[MATERIAL SUPPLIED Boundary: Start]

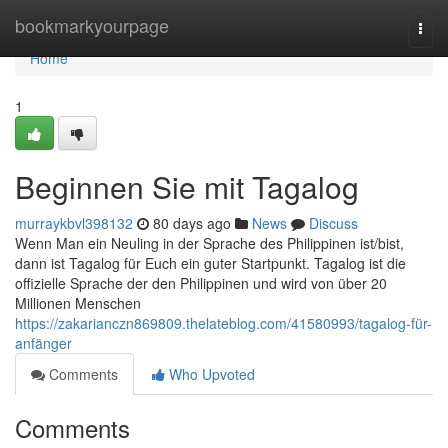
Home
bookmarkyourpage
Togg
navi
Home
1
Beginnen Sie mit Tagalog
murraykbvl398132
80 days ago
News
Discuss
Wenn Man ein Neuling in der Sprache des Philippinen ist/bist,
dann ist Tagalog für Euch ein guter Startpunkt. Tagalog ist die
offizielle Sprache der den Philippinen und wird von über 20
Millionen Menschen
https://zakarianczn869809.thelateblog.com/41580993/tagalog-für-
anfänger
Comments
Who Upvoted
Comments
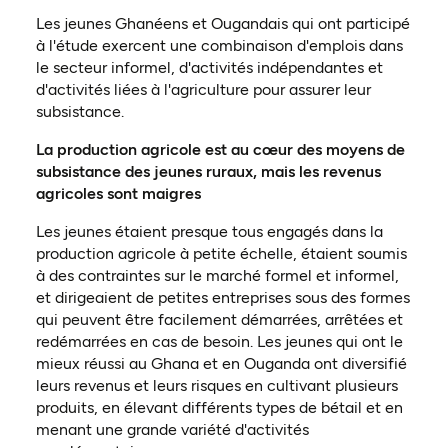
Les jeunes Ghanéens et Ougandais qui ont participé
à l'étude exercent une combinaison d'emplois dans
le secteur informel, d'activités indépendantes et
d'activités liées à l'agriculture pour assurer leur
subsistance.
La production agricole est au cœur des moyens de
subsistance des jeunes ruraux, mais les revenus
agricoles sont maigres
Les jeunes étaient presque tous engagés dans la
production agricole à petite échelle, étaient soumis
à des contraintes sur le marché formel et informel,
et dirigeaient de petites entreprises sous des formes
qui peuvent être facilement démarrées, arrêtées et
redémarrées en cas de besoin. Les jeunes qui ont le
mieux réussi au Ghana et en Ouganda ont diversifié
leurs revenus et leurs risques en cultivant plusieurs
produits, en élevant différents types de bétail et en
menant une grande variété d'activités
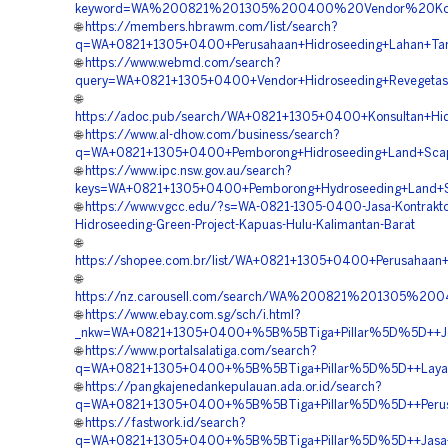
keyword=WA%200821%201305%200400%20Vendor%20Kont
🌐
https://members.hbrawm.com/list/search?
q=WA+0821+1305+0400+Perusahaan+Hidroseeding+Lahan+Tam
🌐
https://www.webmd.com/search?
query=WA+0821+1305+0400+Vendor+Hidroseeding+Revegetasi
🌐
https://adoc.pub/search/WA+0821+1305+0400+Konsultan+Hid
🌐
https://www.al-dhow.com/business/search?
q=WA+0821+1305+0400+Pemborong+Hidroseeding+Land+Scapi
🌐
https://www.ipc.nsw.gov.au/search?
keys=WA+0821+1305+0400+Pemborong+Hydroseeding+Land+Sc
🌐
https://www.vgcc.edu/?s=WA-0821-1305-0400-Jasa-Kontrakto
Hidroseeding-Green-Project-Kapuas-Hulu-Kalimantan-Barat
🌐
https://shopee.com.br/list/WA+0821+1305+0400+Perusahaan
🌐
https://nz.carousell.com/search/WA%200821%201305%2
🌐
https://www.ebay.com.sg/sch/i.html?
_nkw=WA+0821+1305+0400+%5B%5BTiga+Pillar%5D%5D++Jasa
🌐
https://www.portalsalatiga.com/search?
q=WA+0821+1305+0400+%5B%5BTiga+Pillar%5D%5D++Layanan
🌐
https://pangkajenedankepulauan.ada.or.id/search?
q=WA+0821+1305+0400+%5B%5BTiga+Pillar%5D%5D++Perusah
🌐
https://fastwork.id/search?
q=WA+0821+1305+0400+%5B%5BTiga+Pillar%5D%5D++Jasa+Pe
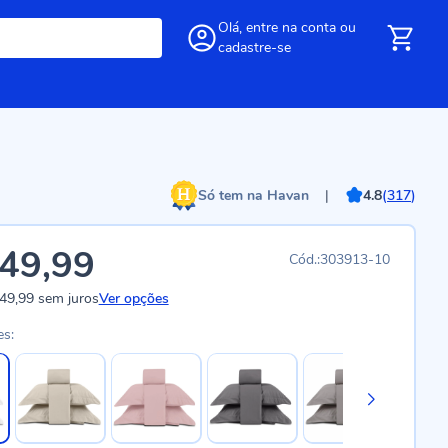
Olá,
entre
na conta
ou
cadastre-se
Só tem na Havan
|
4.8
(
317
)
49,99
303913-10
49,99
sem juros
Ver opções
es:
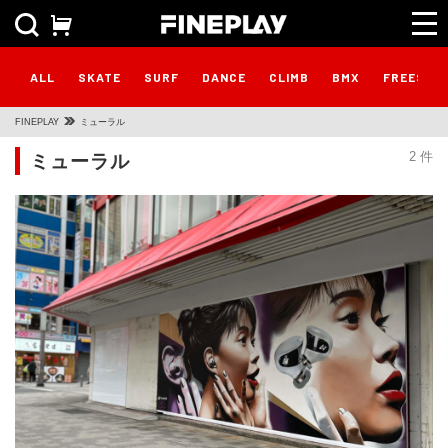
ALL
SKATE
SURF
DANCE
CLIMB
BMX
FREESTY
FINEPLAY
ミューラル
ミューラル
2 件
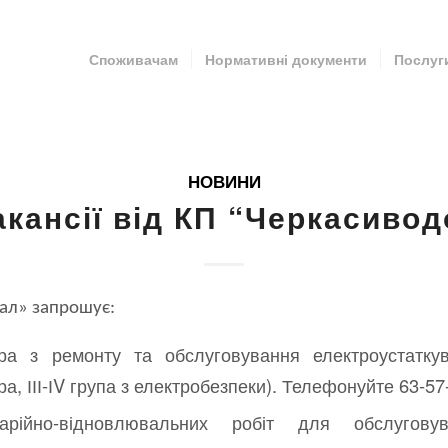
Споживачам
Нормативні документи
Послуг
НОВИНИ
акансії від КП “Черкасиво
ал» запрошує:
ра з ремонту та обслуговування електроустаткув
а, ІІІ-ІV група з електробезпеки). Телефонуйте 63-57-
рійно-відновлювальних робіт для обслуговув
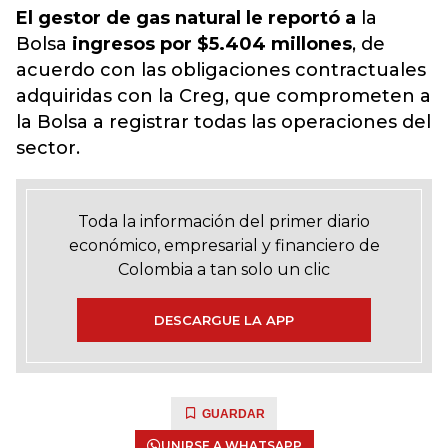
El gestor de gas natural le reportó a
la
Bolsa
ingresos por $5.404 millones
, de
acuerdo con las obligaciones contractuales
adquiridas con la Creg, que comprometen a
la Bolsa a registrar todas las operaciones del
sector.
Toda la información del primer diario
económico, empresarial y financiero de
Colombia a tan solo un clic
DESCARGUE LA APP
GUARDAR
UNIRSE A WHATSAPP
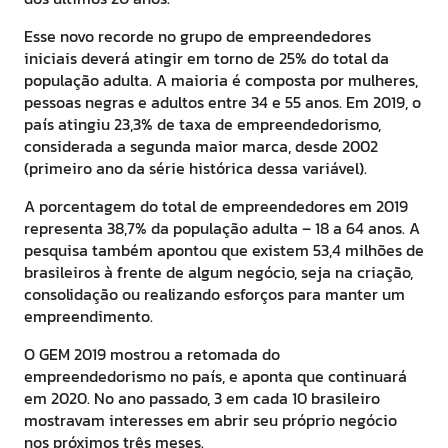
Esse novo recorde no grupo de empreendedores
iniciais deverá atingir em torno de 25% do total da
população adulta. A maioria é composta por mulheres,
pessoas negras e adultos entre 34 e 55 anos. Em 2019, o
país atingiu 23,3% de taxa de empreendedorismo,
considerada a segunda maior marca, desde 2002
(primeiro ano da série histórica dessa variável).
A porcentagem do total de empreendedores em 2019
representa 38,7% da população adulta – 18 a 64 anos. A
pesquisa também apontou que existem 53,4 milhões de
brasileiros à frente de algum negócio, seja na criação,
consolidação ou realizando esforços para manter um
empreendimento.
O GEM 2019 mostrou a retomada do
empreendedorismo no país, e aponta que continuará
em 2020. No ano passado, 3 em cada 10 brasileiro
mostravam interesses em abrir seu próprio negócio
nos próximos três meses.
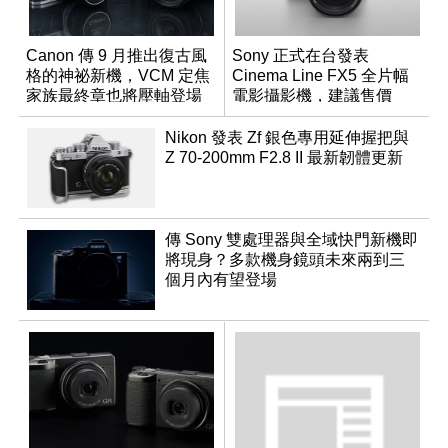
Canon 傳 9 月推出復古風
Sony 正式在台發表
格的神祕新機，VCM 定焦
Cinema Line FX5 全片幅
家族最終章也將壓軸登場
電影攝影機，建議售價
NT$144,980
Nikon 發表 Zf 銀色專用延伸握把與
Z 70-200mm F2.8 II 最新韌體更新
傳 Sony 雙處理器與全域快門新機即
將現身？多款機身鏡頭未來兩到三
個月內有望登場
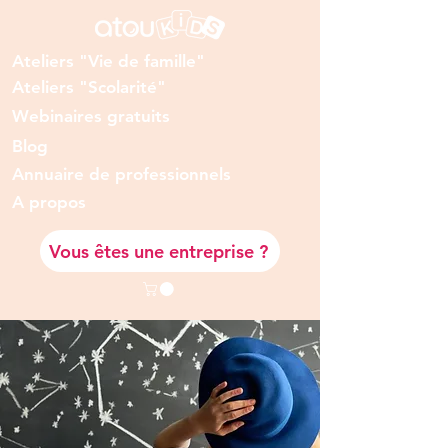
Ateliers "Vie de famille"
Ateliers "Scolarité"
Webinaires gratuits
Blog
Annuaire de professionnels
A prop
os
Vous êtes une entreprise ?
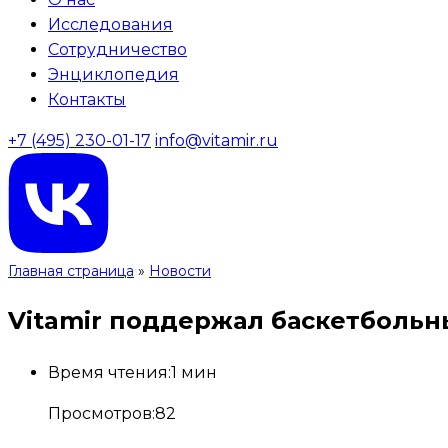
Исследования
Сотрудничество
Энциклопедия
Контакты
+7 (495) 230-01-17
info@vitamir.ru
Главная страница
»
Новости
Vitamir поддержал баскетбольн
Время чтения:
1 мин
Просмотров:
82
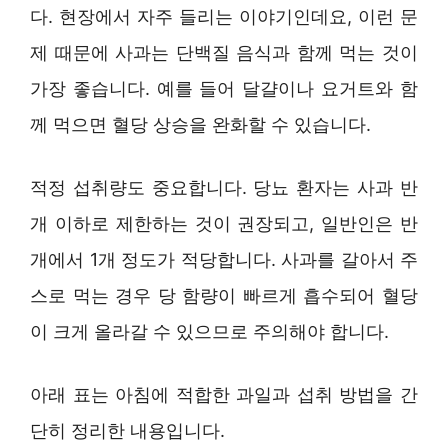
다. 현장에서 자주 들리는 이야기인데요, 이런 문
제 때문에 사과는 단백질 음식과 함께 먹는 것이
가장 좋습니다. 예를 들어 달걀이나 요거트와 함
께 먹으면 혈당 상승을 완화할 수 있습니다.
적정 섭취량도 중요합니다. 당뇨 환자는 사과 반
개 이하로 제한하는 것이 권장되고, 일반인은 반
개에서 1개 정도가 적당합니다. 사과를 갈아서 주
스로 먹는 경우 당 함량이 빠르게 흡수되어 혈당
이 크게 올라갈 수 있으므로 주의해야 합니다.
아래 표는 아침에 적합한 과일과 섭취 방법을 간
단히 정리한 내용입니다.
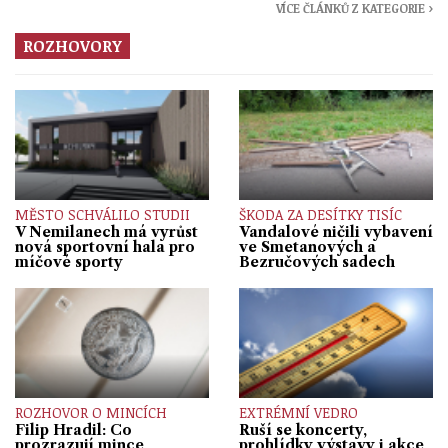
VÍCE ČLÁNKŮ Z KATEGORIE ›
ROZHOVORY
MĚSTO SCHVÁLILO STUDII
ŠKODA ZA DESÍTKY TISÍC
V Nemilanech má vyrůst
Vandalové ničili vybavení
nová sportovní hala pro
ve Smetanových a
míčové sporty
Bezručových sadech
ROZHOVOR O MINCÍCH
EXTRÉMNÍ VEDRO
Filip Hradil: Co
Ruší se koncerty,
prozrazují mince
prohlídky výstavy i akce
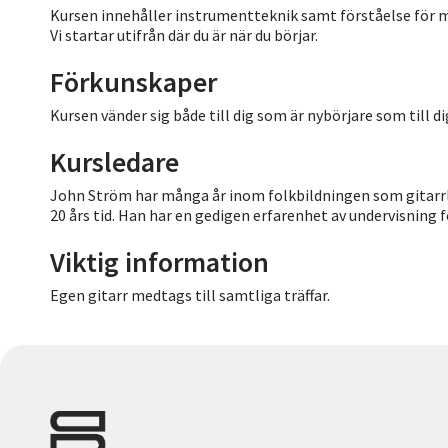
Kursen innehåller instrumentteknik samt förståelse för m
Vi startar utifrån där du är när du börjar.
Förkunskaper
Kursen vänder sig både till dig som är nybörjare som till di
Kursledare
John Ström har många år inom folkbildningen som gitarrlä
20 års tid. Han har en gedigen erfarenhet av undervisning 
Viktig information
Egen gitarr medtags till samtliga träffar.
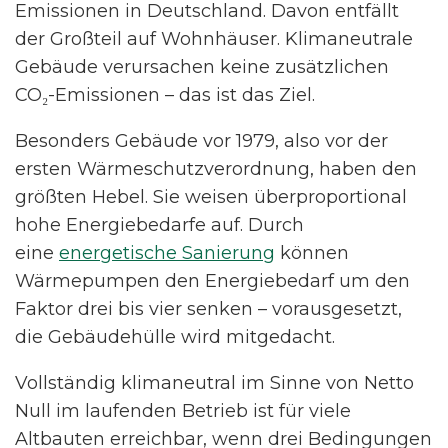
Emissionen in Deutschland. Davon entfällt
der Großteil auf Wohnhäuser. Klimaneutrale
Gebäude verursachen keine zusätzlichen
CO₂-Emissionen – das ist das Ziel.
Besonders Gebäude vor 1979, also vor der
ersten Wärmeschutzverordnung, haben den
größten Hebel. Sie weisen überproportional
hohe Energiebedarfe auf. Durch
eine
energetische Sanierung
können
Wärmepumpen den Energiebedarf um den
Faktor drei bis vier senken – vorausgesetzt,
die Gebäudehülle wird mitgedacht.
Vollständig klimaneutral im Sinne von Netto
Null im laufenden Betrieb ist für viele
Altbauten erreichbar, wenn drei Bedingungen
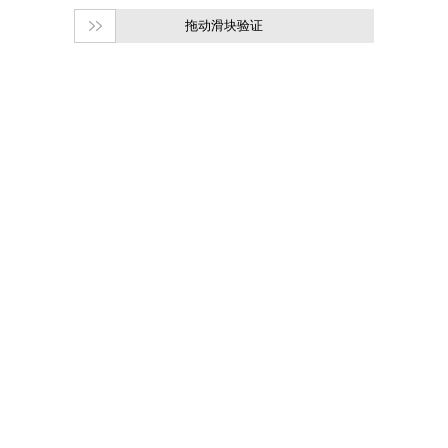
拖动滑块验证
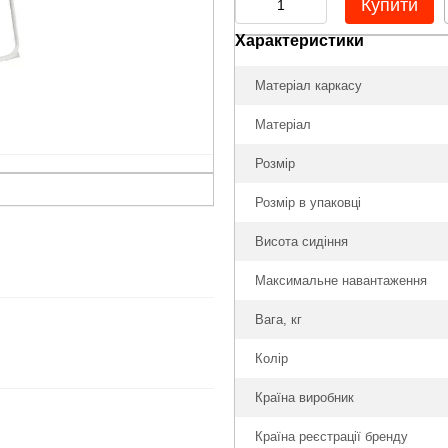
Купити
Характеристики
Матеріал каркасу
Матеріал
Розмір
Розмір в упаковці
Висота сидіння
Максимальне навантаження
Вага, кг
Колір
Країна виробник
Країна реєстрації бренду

[MATERIAL SUPPLIED Boundary: End]

Wherever the word "empreendedorismo" appears in the records above, copy that line.

◆ FINAL ANSWER ◆
país atingiu 23,3% de taxa de empreendedorismo,
empreendedorismo no país, e aponta que continuará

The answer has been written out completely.